Characterizing a stable methane-utilizing mixed culture used in the synthesis of a high-quality biopolymer in an open system.

AIMS: To characterize a methane-utilizing poly-beta-hydroxybutyrate (PHB)-producing microbial community. METHODS AND RESULTS: Three different approaches based on microbiology, analytical chemistry and molecular biology were used to determine the composition of the mixed culture. The dominant species, Methylocystis sp. GB25, represents more than 86% of the total biomass. Seven accompanying bacterial species are present in the mixed culture of which two are methylotrophic bacteria and five are utilizers of complex carbon sources.

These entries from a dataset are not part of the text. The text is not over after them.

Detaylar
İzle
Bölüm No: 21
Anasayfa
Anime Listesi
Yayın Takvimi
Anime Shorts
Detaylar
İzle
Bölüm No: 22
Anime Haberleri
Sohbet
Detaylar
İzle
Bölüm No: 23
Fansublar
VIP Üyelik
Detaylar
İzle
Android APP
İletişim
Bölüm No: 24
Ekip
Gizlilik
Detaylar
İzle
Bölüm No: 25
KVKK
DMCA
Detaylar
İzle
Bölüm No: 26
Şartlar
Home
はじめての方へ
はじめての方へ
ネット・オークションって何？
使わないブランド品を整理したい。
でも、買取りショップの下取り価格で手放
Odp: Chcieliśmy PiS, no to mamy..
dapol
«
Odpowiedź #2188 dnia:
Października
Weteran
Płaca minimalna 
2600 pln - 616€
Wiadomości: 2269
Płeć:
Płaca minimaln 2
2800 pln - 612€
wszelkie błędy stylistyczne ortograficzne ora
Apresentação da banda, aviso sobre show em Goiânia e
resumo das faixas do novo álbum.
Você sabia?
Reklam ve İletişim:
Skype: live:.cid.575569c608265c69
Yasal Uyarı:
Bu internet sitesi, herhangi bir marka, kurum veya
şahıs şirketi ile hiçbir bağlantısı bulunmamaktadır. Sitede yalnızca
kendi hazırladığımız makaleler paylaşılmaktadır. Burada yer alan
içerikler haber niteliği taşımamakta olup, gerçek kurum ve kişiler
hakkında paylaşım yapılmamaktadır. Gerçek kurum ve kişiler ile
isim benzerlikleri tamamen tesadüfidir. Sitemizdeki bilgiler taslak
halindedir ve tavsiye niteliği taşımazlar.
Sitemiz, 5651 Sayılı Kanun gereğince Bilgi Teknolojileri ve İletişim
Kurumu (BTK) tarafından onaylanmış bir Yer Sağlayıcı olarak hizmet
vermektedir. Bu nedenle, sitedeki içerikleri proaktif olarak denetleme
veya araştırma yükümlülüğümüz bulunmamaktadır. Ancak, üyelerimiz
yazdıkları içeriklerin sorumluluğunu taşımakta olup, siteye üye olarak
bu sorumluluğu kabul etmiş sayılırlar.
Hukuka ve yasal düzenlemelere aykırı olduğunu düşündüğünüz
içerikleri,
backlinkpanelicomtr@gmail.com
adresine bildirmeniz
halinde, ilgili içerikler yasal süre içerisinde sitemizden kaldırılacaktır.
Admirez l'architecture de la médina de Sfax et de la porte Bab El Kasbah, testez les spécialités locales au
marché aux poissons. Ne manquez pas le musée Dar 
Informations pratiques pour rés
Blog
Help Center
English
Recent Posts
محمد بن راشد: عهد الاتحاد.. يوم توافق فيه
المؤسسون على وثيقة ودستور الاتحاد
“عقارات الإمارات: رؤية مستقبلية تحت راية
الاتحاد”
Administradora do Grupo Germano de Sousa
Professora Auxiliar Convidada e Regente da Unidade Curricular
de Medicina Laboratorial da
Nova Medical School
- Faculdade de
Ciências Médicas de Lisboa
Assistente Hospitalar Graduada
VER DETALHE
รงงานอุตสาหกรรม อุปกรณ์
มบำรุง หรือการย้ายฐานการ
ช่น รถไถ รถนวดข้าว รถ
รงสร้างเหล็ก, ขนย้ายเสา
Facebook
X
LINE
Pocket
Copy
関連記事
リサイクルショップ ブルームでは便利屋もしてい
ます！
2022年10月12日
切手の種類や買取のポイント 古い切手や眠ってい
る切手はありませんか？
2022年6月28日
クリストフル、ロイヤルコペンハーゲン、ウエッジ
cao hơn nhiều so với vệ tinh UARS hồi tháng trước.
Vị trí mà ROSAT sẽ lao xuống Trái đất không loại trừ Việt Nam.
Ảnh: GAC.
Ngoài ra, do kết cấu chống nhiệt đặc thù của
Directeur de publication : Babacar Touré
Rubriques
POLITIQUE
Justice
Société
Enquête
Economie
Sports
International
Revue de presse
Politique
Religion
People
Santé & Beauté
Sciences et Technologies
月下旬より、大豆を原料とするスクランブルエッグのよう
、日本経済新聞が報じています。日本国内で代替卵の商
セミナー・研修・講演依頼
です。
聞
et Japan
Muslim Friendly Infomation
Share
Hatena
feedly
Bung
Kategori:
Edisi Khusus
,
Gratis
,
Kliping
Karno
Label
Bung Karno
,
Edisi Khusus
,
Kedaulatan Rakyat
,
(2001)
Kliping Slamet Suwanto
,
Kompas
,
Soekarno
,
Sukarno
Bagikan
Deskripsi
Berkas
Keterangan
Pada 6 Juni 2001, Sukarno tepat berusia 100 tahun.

Both these groups were found to be present at the same ratio with respect to each other. Results of fatty acid analysis and PCR-DGGE fingerprints reflect the stability of the mixed-culture composition in the open system during multiple continuous growth and polymer formation processes throughout a period of 29 months. The consistently high quality of the accumulated polymer further corroborates this finding. CONCLUSION: The methane-utilizing mixed culture has the potential of self-regulation resulting in a stable composition even under non-aseptic conditions. SIGNIFICANCE AND IMPACT OF THE STUDY: Avoiding the necessity of sterile conditions, as demonstrated in this paper, is an important step towards the development of a viable large-scale process for the production of PHB using cheap substrates like methane from natural or renewable sources. This is the first report characterizing a bacterial mixed culture being used for the biotechnological production of a high-value product in an open system.